LanceDB: Your Trusted Steed in the Joust Against Data Complexity

LanceDB: Your Trusted Steed in the Joust Against Data Complexity

Built on Lance, an open-source columnar data format, LanceDB has some interesting features that make it attractive for AI/ML. For example, LanceDB supports explicit and implicit vectorization with the ability to handle various data types. LanceDB is integrated with leading ML frameworks such as PyTorch and TensorFlow. Cooler still is LanceDB’s fast neighbor search which enables efficient retrieval of similar vectors using approximate nearest neighbor algorithms. All of these combine to create a vector database that is fast, easy to use and so lightweight it can be deployed anywhere.

LanceDB is capable of querying data in S3-compatible object storage.
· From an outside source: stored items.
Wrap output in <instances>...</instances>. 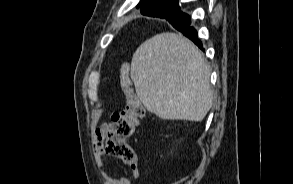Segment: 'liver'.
<instances>
[{
  "mask_svg": "<svg viewBox=\"0 0 293 184\" xmlns=\"http://www.w3.org/2000/svg\"><path fill=\"white\" fill-rule=\"evenodd\" d=\"M210 66L189 39L161 33L132 57L131 79L145 108L161 119L202 121L213 103Z\"/></svg>",
  "mask_w": 293,
  "mask_h": 184,
  "instance_id": "liver-1",
  "label": "liver"
}]
</instances>
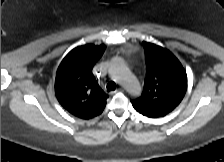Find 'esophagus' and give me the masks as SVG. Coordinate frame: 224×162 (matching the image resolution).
Returning <instances> with one entry per match:
<instances>
[{"instance_id": "1", "label": "esophagus", "mask_w": 224, "mask_h": 162, "mask_svg": "<svg viewBox=\"0 0 224 162\" xmlns=\"http://www.w3.org/2000/svg\"><path fill=\"white\" fill-rule=\"evenodd\" d=\"M122 91H123V89L119 88V89H117L115 91L110 92V95H114V94H117L118 92H122Z\"/></svg>"}]
</instances>
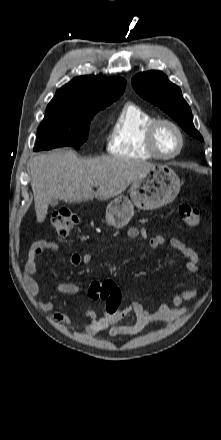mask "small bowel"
Listing matches in <instances>:
<instances>
[{"mask_svg": "<svg viewBox=\"0 0 221 440\" xmlns=\"http://www.w3.org/2000/svg\"><path fill=\"white\" fill-rule=\"evenodd\" d=\"M129 238L141 237L146 239L148 234L146 229L130 227L127 231ZM151 248L157 249L161 246L168 245L171 248L179 251L186 260L183 265L186 270L196 273L199 271L198 255L186 246L178 238L166 239L162 235H156L149 240ZM59 252L60 246L57 242L38 240L30 247L27 260L24 265L23 282L28 293L36 298L39 293V286L34 279L37 273L36 260L45 251ZM71 264L74 266H85L93 261L91 254H72L69 258ZM91 284V283H90ZM90 284L84 287L80 284L73 282L60 283L56 291L59 295L80 296L85 293L88 294ZM197 291L194 289L186 290L182 289L176 292L172 303L170 305L163 304L155 312L148 311L144 305L139 301H132L125 307H119V315H110V319H105V308L101 315H98L95 311L90 309L83 310V314L88 320V324L82 329V331L89 336L97 335L104 331H109V334L113 337L116 336H135L139 334L149 323L152 322H173L188 312V308L182 306L184 301L196 298ZM40 308L45 312H52L55 309V304L52 301L41 302L39 301ZM129 314L134 315V320L130 323H122V320ZM52 318L59 324H70L72 318L69 314L56 311L52 314Z\"/></svg>", "mask_w": 221, "mask_h": 440, "instance_id": "c3829d8e", "label": "small bowel"}]
</instances>
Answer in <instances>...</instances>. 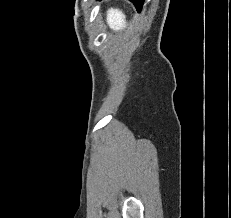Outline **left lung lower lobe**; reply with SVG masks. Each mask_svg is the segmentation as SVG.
Instances as JSON below:
<instances>
[{"mask_svg":"<svg viewBox=\"0 0 231 218\" xmlns=\"http://www.w3.org/2000/svg\"><path fill=\"white\" fill-rule=\"evenodd\" d=\"M136 6L137 10L140 11L144 0H130Z\"/></svg>","mask_w":231,"mask_h":218,"instance_id":"1","label":"left lung lower lobe"}]
</instances>
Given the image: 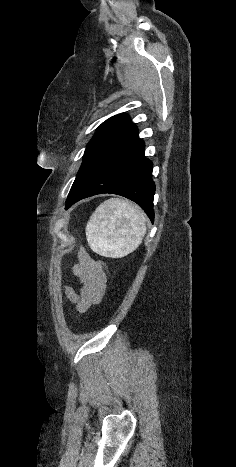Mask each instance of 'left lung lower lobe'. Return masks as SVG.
Here are the masks:
<instances>
[{"instance_id":"1","label":"left lung lower lobe","mask_w":236,"mask_h":467,"mask_svg":"<svg viewBox=\"0 0 236 467\" xmlns=\"http://www.w3.org/2000/svg\"><path fill=\"white\" fill-rule=\"evenodd\" d=\"M144 147L136 126L122 134L107 149L77 192L67 199L66 209L86 197L112 193L136 202L153 222V164L145 157Z\"/></svg>"}]
</instances>
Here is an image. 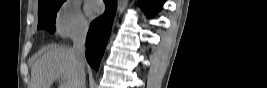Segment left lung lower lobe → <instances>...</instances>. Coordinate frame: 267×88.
Masks as SVG:
<instances>
[{
  "label": "left lung lower lobe",
  "mask_w": 267,
  "mask_h": 88,
  "mask_svg": "<svg viewBox=\"0 0 267 88\" xmlns=\"http://www.w3.org/2000/svg\"><path fill=\"white\" fill-rule=\"evenodd\" d=\"M140 5L149 15L159 11L164 3V0H139Z\"/></svg>",
  "instance_id": "obj_1"
}]
</instances>
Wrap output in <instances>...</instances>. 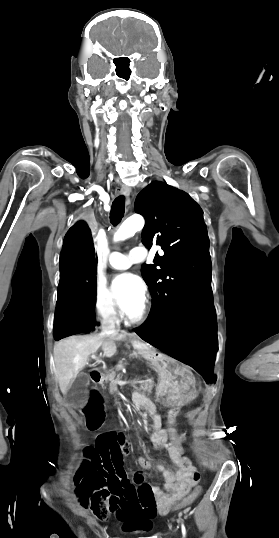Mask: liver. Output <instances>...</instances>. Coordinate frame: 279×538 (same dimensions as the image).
<instances>
[{"label":"liver","mask_w":279,"mask_h":538,"mask_svg":"<svg viewBox=\"0 0 279 538\" xmlns=\"http://www.w3.org/2000/svg\"><path fill=\"white\" fill-rule=\"evenodd\" d=\"M104 338H108L107 342ZM104 338L102 336H70V338L55 342V370L63 396H65L69 384H72L80 370H83L91 354H96L101 348L103 356L112 358L117 352L115 342H120L126 338V334H110Z\"/></svg>","instance_id":"liver-1"}]
</instances>
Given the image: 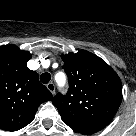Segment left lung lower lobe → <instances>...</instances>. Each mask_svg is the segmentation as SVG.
Instances as JSON below:
<instances>
[{"instance_id":"obj_1","label":"left lung lower lobe","mask_w":136,"mask_h":136,"mask_svg":"<svg viewBox=\"0 0 136 136\" xmlns=\"http://www.w3.org/2000/svg\"><path fill=\"white\" fill-rule=\"evenodd\" d=\"M99 130H101V128H83V129L78 130L77 132L82 133V134H93Z\"/></svg>"}]
</instances>
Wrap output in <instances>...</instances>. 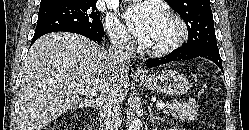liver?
<instances>
[{"label": "liver", "instance_id": "1", "mask_svg": "<svg viewBox=\"0 0 249 130\" xmlns=\"http://www.w3.org/2000/svg\"><path fill=\"white\" fill-rule=\"evenodd\" d=\"M128 72V66L114 65L109 51L84 36H42L23 64L19 130H43L67 110L95 106L108 96L122 101L129 91ZM78 86L92 94L80 93Z\"/></svg>", "mask_w": 249, "mask_h": 130}]
</instances>
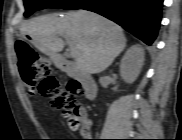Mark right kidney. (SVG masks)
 <instances>
[{
	"instance_id": "right-kidney-1",
	"label": "right kidney",
	"mask_w": 182,
	"mask_h": 140,
	"mask_svg": "<svg viewBox=\"0 0 182 140\" xmlns=\"http://www.w3.org/2000/svg\"><path fill=\"white\" fill-rule=\"evenodd\" d=\"M144 64V49L140 45H133L125 53L120 63L122 79L129 84L135 82Z\"/></svg>"
}]
</instances>
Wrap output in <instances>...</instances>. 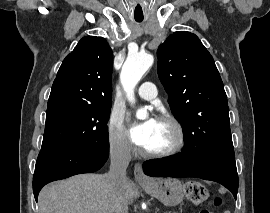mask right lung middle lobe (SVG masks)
<instances>
[{"instance_id":"dd1d6c3e","label":"right lung middle lobe","mask_w":270,"mask_h":213,"mask_svg":"<svg viewBox=\"0 0 270 213\" xmlns=\"http://www.w3.org/2000/svg\"><path fill=\"white\" fill-rule=\"evenodd\" d=\"M111 106L61 105L48 108L41 149L80 148L108 142Z\"/></svg>"}]
</instances>
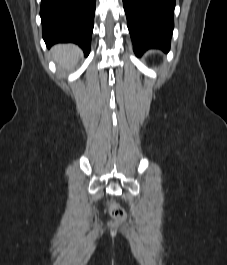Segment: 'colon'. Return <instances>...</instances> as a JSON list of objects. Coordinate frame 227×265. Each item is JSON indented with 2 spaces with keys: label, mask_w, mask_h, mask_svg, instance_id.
Wrapping results in <instances>:
<instances>
[{
  "label": "colon",
  "mask_w": 227,
  "mask_h": 265,
  "mask_svg": "<svg viewBox=\"0 0 227 265\" xmlns=\"http://www.w3.org/2000/svg\"><path fill=\"white\" fill-rule=\"evenodd\" d=\"M108 208L112 216V225H119L126 219L125 210L120 207L114 200H109Z\"/></svg>",
  "instance_id": "5ec220e1"
}]
</instances>
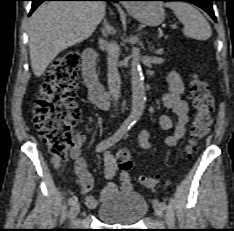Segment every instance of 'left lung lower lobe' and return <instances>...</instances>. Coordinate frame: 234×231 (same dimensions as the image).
I'll use <instances>...</instances> for the list:
<instances>
[{
	"label": "left lung lower lobe",
	"instance_id": "obj_1",
	"mask_svg": "<svg viewBox=\"0 0 234 231\" xmlns=\"http://www.w3.org/2000/svg\"><path fill=\"white\" fill-rule=\"evenodd\" d=\"M142 1H148V0H142ZM159 1H188L191 2L200 8H202L204 11H206L216 22V17L214 15L213 9H212V2L216 0H159Z\"/></svg>",
	"mask_w": 234,
	"mask_h": 231
}]
</instances>
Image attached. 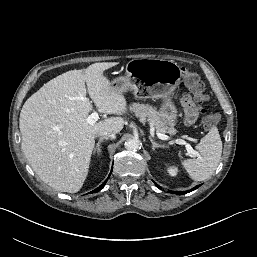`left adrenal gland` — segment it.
I'll list each match as a JSON object with an SVG mask.
<instances>
[{"label":"left adrenal gland","mask_w":257,"mask_h":257,"mask_svg":"<svg viewBox=\"0 0 257 257\" xmlns=\"http://www.w3.org/2000/svg\"><path fill=\"white\" fill-rule=\"evenodd\" d=\"M149 139H150V142H151V144H152V149H153V150H155L156 148H162V147H164V145L155 142V141L152 139L151 136H149Z\"/></svg>","instance_id":"a2214340"}]
</instances>
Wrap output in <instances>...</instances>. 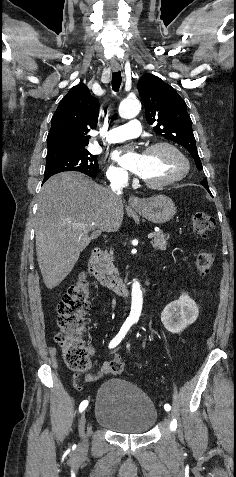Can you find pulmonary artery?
Wrapping results in <instances>:
<instances>
[{
    "mask_svg": "<svg viewBox=\"0 0 236 477\" xmlns=\"http://www.w3.org/2000/svg\"><path fill=\"white\" fill-rule=\"evenodd\" d=\"M141 132V123L137 119L130 120L127 124L113 128L107 132L110 143L125 141L137 137Z\"/></svg>",
    "mask_w": 236,
    "mask_h": 477,
    "instance_id": "1",
    "label": "pulmonary artery"
}]
</instances>
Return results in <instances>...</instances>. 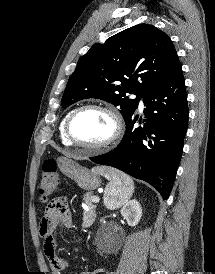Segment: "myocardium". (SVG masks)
Masks as SVG:
<instances>
[{"label":"myocardium","mask_w":215,"mask_h":274,"mask_svg":"<svg viewBox=\"0 0 215 274\" xmlns=\"http://www.w3.org/2000/svg\"><path fill=\"white\" fill-rule=\"evenodd\" d=\"M88 109H96V110L105 112L106 114L110 116L113 122V132L111 136L99 144L82 143L78 141L72 134L71 126L74 118L80 112ZM122 134H123V121L119 112L113 107L105 104L88 103V104L81 105L70 112L65 122V135L67 139L71 142V144L83 149L90 150V151L99 152V151L107 150L121 138Z\"/></svg>","instance_id":"f54148a6"}]
</instances>
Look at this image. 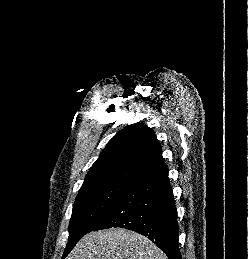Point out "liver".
Segmentation results:
<instances>
[{"instance_id": "6515ba94", "label": "liver", "mask_w": 248, "mask_h": 259, "mask_svg": "<svg viewBox=\"0 0 248 259\" xmlns=\"http://www.w3.org/2000/svg\"><path fill=\"white\" fill-rule=\"evenodd\" d=\"M68 259L168 258L145 236L123 228H112L86 234Z\"/></svg>"}]
</instances>
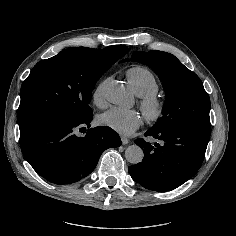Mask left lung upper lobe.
I'll list each match as a JSON object with an SVG mask.
<instances>
[{"mask_svg": "<svg viewBox=\"0 0 236 236\" xmlns=\"http://www.w3.org/2000/svg\"><path fill=\"white\" fill-rule=\"evenodd\" d=\"M131 60L150 66L159 75L166 92L163 116L150 129L184 126L211 128L210 98L194 72L174 55L162 51H138L132 54Z\"/></svg>", "mask_w": 236, "mask_h": 236, "instance_id": "left-lung-upper-lobe-1", "label": "left lung upper lobe"}]
</instances>
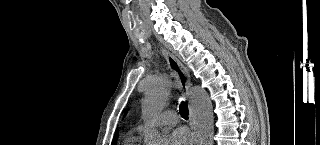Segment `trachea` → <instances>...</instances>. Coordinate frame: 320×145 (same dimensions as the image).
I'll list each match as a JSON object with an SVG mask.
<instances>
[{
  "instance_id": "trachea-1",
  "label": "trachea",
  "mask_w": 320,
  "mask_h": 145,
  "mask_svg": "<svg viewBox=\"0 0 320 145\" xmlns=\"http://www.w3.org/2000/svg\"><path fill=\"white\" fill-rule=\"evenodd\" d=\"M179 112L184 119H188V106L184 101L179 105Z\"/></svg>"
}]
</instances>
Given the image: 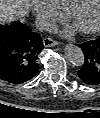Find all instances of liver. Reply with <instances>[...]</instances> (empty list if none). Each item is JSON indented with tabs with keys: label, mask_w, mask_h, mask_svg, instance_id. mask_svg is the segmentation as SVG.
Segmentation results:
<instances>
[{
	"label": "liver",
	"mask_w": 100,
	"mask_h": 118,
	"mask_svg": "<svg viewBox=\"0 0 100 118\" xmlns=\"http://www.w3.org/2000/svg\"><path fill=\"white\" fill-rule=\"evenodd\" d=\"M30 0H0V18L2 23L23 21L30 8Z\"/></svg>",
	"instance_id": "obj_1"
}]
</instances>
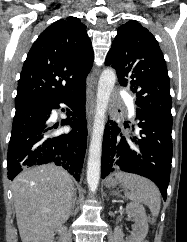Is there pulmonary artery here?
Listing matches in <instances>:
<instances>
[{
	"label": "pulmonary artery",
	"mask_w": 187,
	"mask_h": 242,
	"mask_svg": "<svg viewBox=\"0 0 187 242\" xmlns=\"http://www.w3.org/2000/svg\"><path fill=\"white\" fill-rule=\"evenodd\" d=\"M129 110L133 114V108H132V106H130Z\"/></svg>",
	"instance_id": "e3ab8cb5"
}]
</instances>
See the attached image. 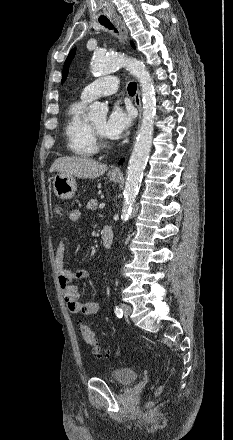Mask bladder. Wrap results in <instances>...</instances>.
Returning a JSON list of instances; mask_svg holds the SVG:
<instances>
[{"instance_id": "obj_1", "label": "bladder", "mask_w": 233, "mask_h": 440, "mask_svg": "<svg viewBox=\"0 0 233 440\" xmlns=\"http://www.w3.org/2000/svg\"><path fill=\"white\" fill-rule=\"evenodd\" d=\"M137 377L138 371L132 368H116L109 375V379L120 386L132 384Z\"/></svg>"}]
</instances>
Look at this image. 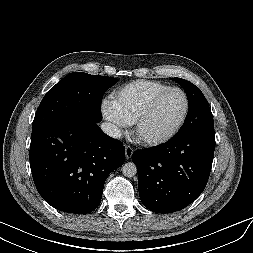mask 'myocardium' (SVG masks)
I'll return each instance as SVG.
<instances>
[{
    "instance_id": "obj_1",
    "label": "myocardium",
    "mask_w": 253,
    "mask_h": 253,
    "mask_svg": "<svg viewBox=\"0 0 253 253\" xmlns=\"http://www.w3.org/2000/svg\"><path fill=\"white\" fill-rule=\"evenodd\" d=\"M173 91L180 92L182 94L183 98H184V103H185L184 111L182 113V116H181L180 120L176 124V126L171 131H169L168 133H166L162 136L148 137V138L141 137L140 134H139L140 128H141L142 124L144 123V121L146 120V118L152 112V110L155 107V105L157 104V102L164 95H166L169 92H173ZM189 109H190V102H189V98H188L186 92L183 89L179 88V87H168V88L156 93L147 102V104L145 105V107L140 112V114L138 115L137 119L134 122V134L137 137V139L145 145L157 146V145L164 144V143L170 141L171 139H173L180 132V130L182 129V127L185 124V121L187 119Z\"/></svg>"
}]
</instances>
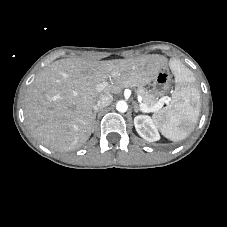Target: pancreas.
Segmentation results:
<instances>
[{"label":"pancreas","instance_id":"pancreas-1","mask_svg":"<svg viewBox=\"0 0 227 227\" xmlns=\"http://www.w3.org/2000/svg\"><path fill=\"white\" fill-rule=\"evenodd\" d=\"M137 94L141 96L143 104H145L148 108H152L155 104H157L156 96L142 86L138 87Z\"/></svg>","mask_w":227,"mask_h":227}]
</instances>
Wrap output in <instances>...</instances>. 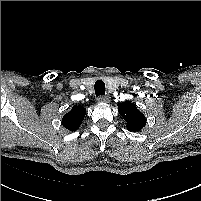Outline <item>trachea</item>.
Wrapping results in <instances>:
<instances>
[{
    "label": "trachea",
    "instance_id": "obj_1",
    "mask_svg": "<svg viewBox=\"0 0 201 201\" xmlns=\"http://www.w3.org/2000/svg\"><path fill=\"white\" fill-rule=\"evenodd\" d=\"M94 89L97 97L105 95V83L102 80L96 81Z\"/></svg>",
    "mask_w": 201,
    "mask_h": 201
}]
</instances>
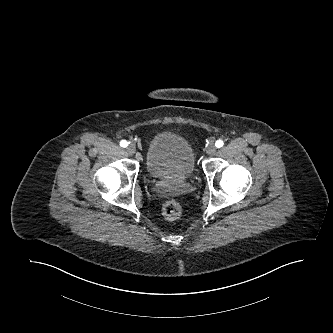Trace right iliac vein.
Instances as JSON below:
<instances>
[{
	"label": "right iliac vein",
	"instance_id": "1",
	"mask_svg": "<svg viewBox=\"0 0 333 333\" xmlns=\"http://www.w3.org/2000/svg\"><path fill=\"white\" fill-rule=\"evenodd\" d=\"M126 151L129 155H133L136 152V146L133 143H131L127 146Z\"/></svg>",
	"mask_w": 333,
	"mask_h": 333
}]
</instances>
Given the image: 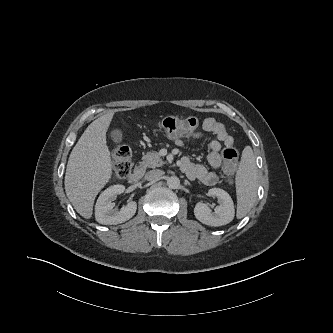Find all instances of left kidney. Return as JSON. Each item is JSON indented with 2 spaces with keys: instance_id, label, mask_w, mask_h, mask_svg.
Returning <instances> with one entry per match:
<instances>
[{
  "instance_id": "1",
  "label": "left kidney",
  "mask_w": 333,
  "mask_h": 333,
  "mask_svg": "<svg viewBox=\"0 0 333 333\" xmlns=\"http://www.w3.org/2000/svg\"><path fill=\"white\" fill-rule=\"evenodd\" d=\"M209 194L216 196L220 201V206L215 208V212H211L210 208L199 202L194 208V215L201 223L209 226H222L230 223L235 215L234 204L230 195L220 188H212Z\"/></svg>"
}]
</instances>
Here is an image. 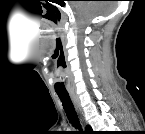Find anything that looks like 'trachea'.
I'll return each mask as SVG.
<instances>
[{"mask_svg": "<svg viewBox=\"0 0 145 134\" xmlns=\"http://www.w3.org/2000/svg\"><path fill=\"white\" fill-rule=\"evenodd\" d=\"M62 104H63V108L67 114V117L70 121V123L76 127V128H80V123H79V119L77 116V113L74 109V106L72 104V101L69 97V95H60L58 94Z\"/></svg>", "mask_w": 145, "mask_h": 134, "instance_id": "1", "label": "trachea"}]
</instances>
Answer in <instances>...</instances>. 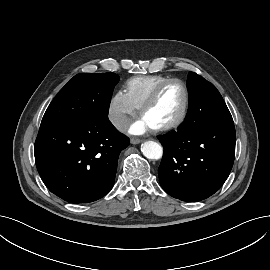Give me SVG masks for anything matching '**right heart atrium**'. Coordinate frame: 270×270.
Segmentation results:
<instances>
[{"mask_svg":"<svg viewBox=\"0 0 270 270\" xmlns=\"http://www.w3.org/2000/svg\"><path fill=\"white\" fill-rule=\"evenodd\" d=\"M136 108L122 90L116 91L110 98L107 118L117 131H123L135 116Z\"/></svg>","mask_w":270,"mask_h":270,"instance_id":"right-heart-atrium-1","label":"right heart atrium"}]
</instances>
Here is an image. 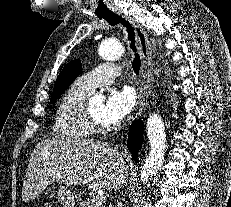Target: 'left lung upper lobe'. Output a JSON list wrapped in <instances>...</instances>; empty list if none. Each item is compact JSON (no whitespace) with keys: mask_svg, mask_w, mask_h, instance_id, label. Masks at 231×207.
<instances>
[{"mask_svg":"<svg viewBox=\"0 0 231 207\" xmlns=\"http://www.w3.org/2000/svg\"><path fill=\"white\" fill-rule=\"evenodd\" d=\"M80 60H74L68 63L58 75L50 102H54L80 74Z\"/></svg>","mask_w":231,"mask_h":207,"instance_id":"obj_1","label":"left lung upper lobe"}]
</instances>
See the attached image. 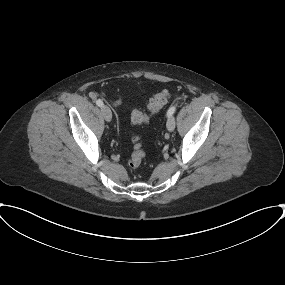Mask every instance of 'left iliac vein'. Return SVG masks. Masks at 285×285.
I'll return each mask as SVG.
<instances>
[{
  "label": "left iliac vein",
  "mask_w": 285,
  "mask_h": 285,
  "mask_svg": "<svg viewBox=\"0 0 285 285\" xmlns=\"http://www.w3.org/2000/svg\"><path fill=\"white\" fill-rule=\"evenodd\" d=\"M167 129L172 132L175 129V117L174 116H169L167 119Z\"/></svg>",
  "instance_id": "obj_1"
}]
</instances>
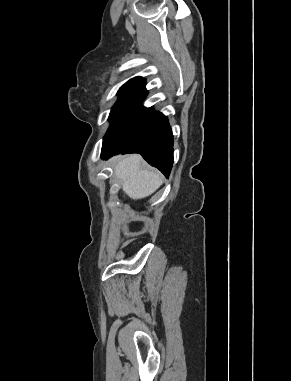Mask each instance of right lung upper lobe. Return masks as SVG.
Returning <instances> with one entry per match:
<instances>
[{
    "label": "right lung upper lobe",
    "instance_id": "obj_1",
    "mask_svg": "<svg viewBox=\"0 0 291 381\" xmlns=\"http://www.w3.org/2000/svg\"><path fill=\"white\" fill-rule=\"evenodd\" d=\"M135 79H140V80H141V77H136V78H134V79H131V80H135Z\"/></svg>",
    "mask_w": 291,
    "mask_h": 381
}]
</instances>
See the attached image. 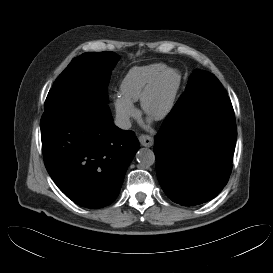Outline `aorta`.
<instances>
[{
  "instance_id": "obj_1",
  "label": "aorta",
  "mask_w": 273,
  "mask_h": 273,
  "mask_svg": "<svg viewBox=\"0 0 273 273\" xmlns=\"http://www.w3.org/2000/svg\"><path fill=\"white\" fill-rule=\"evenodd\" d=\"M136 159L142 167H150L155 163V154L151 149L141 148L136 154Z\"/></svg>"
}]
</instances>
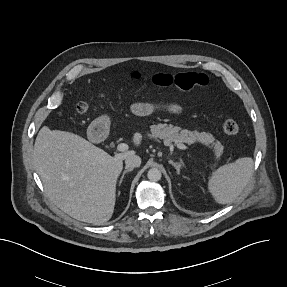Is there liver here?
Wrapping results in <instances>:
<instances>
[{
	"mask_svg": "<svg viewBox=\"0 0 287 287\" xmlns=\"http://www.w3.org/2000/svg\"><path fill=\"white\" fill-rule=\"evenodd\" d=\"M134 151L110 156L71 132L40 129L34 163L50 201L71 217L94 225L113 215L117 178Z\"/></svg>",
	"mask_w": 287,
	"mask_h": 287,
	"instance_id": "6515ba94",
	"label": "liver"
}]
</instances>
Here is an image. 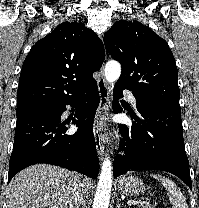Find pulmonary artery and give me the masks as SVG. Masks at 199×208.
<instances>
[{"label":"pulmonary artery","mask_w":199,"mask_h":208,"mask_svg":"<svg viewBox=\"0 0 199 208\" xmlns=\"http://www.w3.org/2000/svg\"><path fill=\"white\" fill-rule=\"evenodd\" d=\"M124 95L132 105L136 106V98L131 91L124 90Z\"/></svg>","instance_id":"obj_1"}]
</instances>
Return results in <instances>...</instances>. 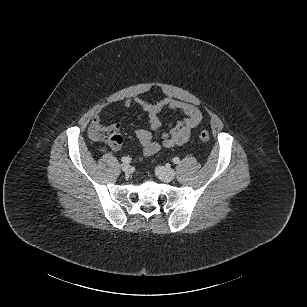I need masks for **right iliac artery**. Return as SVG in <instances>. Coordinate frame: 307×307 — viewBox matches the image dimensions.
<instances>
[{"label": "right iliac artery", "instance_id": "obj_1", "mask_svg": "<svg viewBox=\"0 0 307 307\" xmlns=\"http://www.w3.org/2000/svg\"><path fill=\"white\" fill-rule=\"evenodd\" d=\"M121 161H122L123 163H130L131 159H130L129 157H122V158H121Z\"/></svg>", "mask_w": 307, "mask_h": 307}]
</instances>
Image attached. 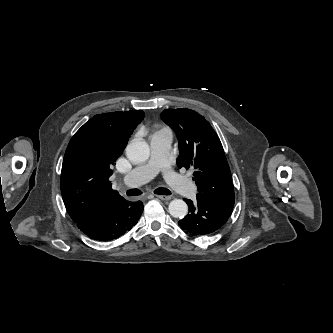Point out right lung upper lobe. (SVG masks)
<instances>
[{
    "label": "right lung upper lobe",
    "instance_id": "1",
    "mask_svg": "<svg viewBox=\"0 0 333 333\" xmlns=\"http://www.w3.org/2000/svg\"><path fill=\"white\" fill-rule=\"evenodd\" d=\"M143 118L142 110L98 114L71 138L62 164L61 193L75 223L89 222L125 203L109 177Z\"/></svg>",
    "mask_w": 333,
    "mask_h": 333
}]
</instances>
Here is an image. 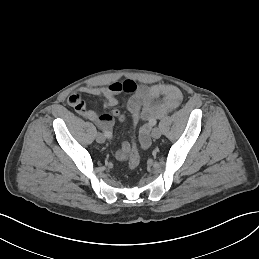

This combination is optimal for building high-performance, scalable, and cloud-native ML data storage and retrieval systems. MinIO brings performance and unparalleled flexibility across diverse hardware, locations, and cloud environments to the equation, making it the natural choice for such deployments.

Upon completion of this tutorial, you will be prepared to use LanceDB and MinIO to joust with any data challenge. 

What is Lance?

The Lance file format is a columnar data format optimized for ML workflows and datasets. It is designed to be easy and fast to version, query, and use for training, and is suitable for various data types, including images, videos, 3D point clouds, audio, and tabular data. Additionally, it supports high-performance random access: with Lance reporting benchmarks of 100 times faster than Parquet in queries. Lance’s speed is in part the result of being implemented in Rust, and its cloud-native design which includes features like zero-copy versioning and optimized vector operations.

One of its key features is the ability to perform vector search, allowing users to find nearest neighbors in under 1 millisecond and combine OLAP-queries with vector search. Other production applications for the lance format include edge-deployed low-latency vector databases for ML applications, large-scale storage, retrieval, and processing of multi-modal data in self-driving car companies, and billion-scale+ vector personalized search in e-commerce companies. Part of the appeal of the Lance file format is its compatibility with popular tools and platforms, such as Pandas, DuckDB, Polars, and Pyarrow. Even if you don’t use LanceDB, you can still leverage the Lance file format in your data stack.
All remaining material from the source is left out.